Jason T Eberl & Kevin S Decker, eds
Star Trek & Philosophy: The Wrath of Kant  

These essays use episodes and moments from Star Trek's various incarnations and feature films to explore philosophical issues ranging from the nature of communication between very disparate species to logical development of Vulcans to the ethical dilemmas found in Deep Space Nine.  The essays use one of the icons of fictional space exploration to explore the philosophies of the human race.

Harlan Ellison

Harlan Ellison is not for everyone. He's not for the squeamish. Or the prudish. You want your fiction all neat and tidy and full of rainbows and sunshine and happily-ever-afters. Ellison is not your man....Ellison, as he puts it, walks through our lives and runs them through his spectacular imagination and hands them back full of all the horrors and nightmares and mortal dreads we don't want to face. No, I'm not talking about zombies or things that go bump in the night.  

Gareth P. Jones
The Thornthwaite Inheritance
 Ovid and Lorelli Thornthwaite have been trying to do each other in for so long that they have forgotten who made the first try. Was it the working guillotine? Or was it the exploding iced lolly? It really doesn't matter...where other children have simple sibling rivalry, Ovid and Lorelli have machineries of death.

David L. Ulin
The Lost Art of Reading: Why Books Matter in a Distracted Time  He argues that because of the overwhelming amount of information that streams through our consciousness thanks to the internet we do not have the time or the attention to devote to truly immersing ourselves in the story--the narrative. Whether that be a story we are reading, being told, or even living. The constant race to keep up with the latest email, FaceBook post, or Tweet prevents us from savoring the moment...

Charles Yu
How to Live Safely in a Science Fictional Universe Minor Universe 31 is a vast story-space on the outskirts of fiction, where paradox fluctuates like the stock market.....and every day people get into recreational time machines and try to the one thing they should never do: change the past. That's where Charles Yu, time travel technician--part counselor, part gadget repari man--steps in. He helps save people from themselves.

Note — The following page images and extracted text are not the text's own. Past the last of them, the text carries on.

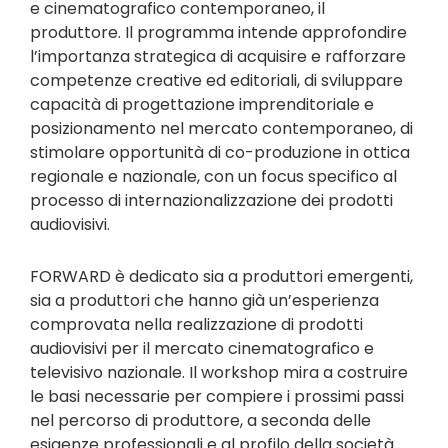
e cinematografico contemporaneo, il
produttore. Il programma intende approfondire
l’importanza strategica di acquisire e rafforzare
competenze creative ed editoriali, di sviluppare
capacità di progettazione imprenditoriale e
posizionamento nel mercato contemporaneo, di
stimolare opportunità di co-produzione in ottica
regionale e nazionale, con un focus specifico al
processo di internazionalizzazione dei prodotti
audiovisivi.
FORWARD è dedicato sia a produttori emergenti,
sia a produttori che hanno già un’esperienza
comprovata nella realizzazione di prodotti
audiovisivi per il mercato cinematografico e
televisivo nazionale. Il workshop mira a costruire
le basi necessarie per compiere i prossimi passi
nel percorso di produttore, a seconda delle
esigenze professionali e al profilo della società.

And one that I read pre-blogging and therefore don't have a review for:
Graham Rawle
Woman's World
(from GoodReads) Painstakingly assembled from 40,000 fragments of text snipped from women’s magazines, this strange and wonderful tale moves at the breakneck pace of a pulp thriller. A stunning visual tour de force, Woman’s World is also a powerful reflection on society’s definition of what it means to be a woman.


Marce said...

I remember hearing about the Devils Dictionary and thinking it was unique, haven't heard of the others.

Bev Hankins said...

Marce: They're all interesting in their own ways. Some are not necessarily the best books I ever read--but definitely unique.